At present, we have completed the development of this area and are doing more tests. The solution is to reuse the PDB PB update logic and modify the Rocksdb code to implement in-place modification of the value after kv separation to avoid frequent read and write operations. The effect will be synchronized later.
The modified Rocksdb storage format is as follows:
The detailed process of UPDATING PB in the RDB is as follows:
Conclusion thinking
After more than a year, on the basic version of RDB, we customized and developed some of the above new features according to the characteristics of algorithmic characteristic data storage. At present, RDB online cluster has a certain scale, storing tens of billions of data pieces, data volume of 10 TB, QPS peak up to a million per second.
As for the self-developed features of RDB, our thinking is as follows: the bottom kernel is transformed Rocksdb (with KV separation), and new application scenarios are customized based on this, including offline feature Bulkload, real-time feature Snapshot, PB field update protocol, etc.
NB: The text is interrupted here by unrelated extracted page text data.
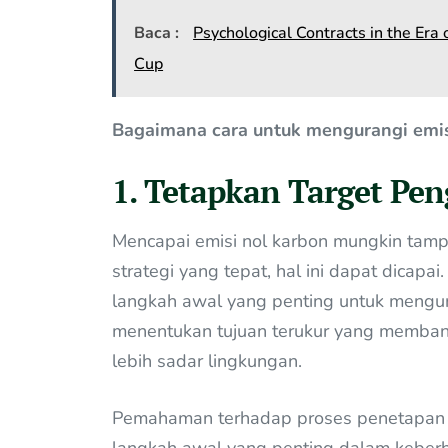
Baca :
Psychological Contracts in the Er
Cup
Bagaimana cara untuk mengurangi emis
1. Tetapkan Target Pe
Mencapai emisi nol karbon mungkin tamp
strategi yang tepat, hal ini dapat dicap
langkah awal yang penting untuk mengura
menentukan tujuan terukur yang memban
lebih sadar lingkungan.
Pemahaman terhadap proses penetapan d
langkah awal yang penting dalam keberh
Of course, RDB also has some disadvantages. For example, the Tair framework used by THE RDB for partitioning hash by key does not support scanning a range of data as well as partitioning by range. In addition, the data structure and operation interface supported by RDB are relatively simple at present, and we will develop and support more functions according to the business needs of feature storage in the future, such as calculating and querying statistics of a time series window (sum/ AVG/Max, etc.). We will also combine the evolution of the internal Feature platform Feature Store to build a complete set of Feature storage service oriented to machine learning.
The resources
[1]. Arpaci-Dusseau R H, Arpaci-Dusseau R H, Arpaci-Dusseau R H, et al. WiscKey: Separating Keys from Values in SSD-Conscious Storage[J]. Acm Transactions on Storage, 2017, 13(1):5.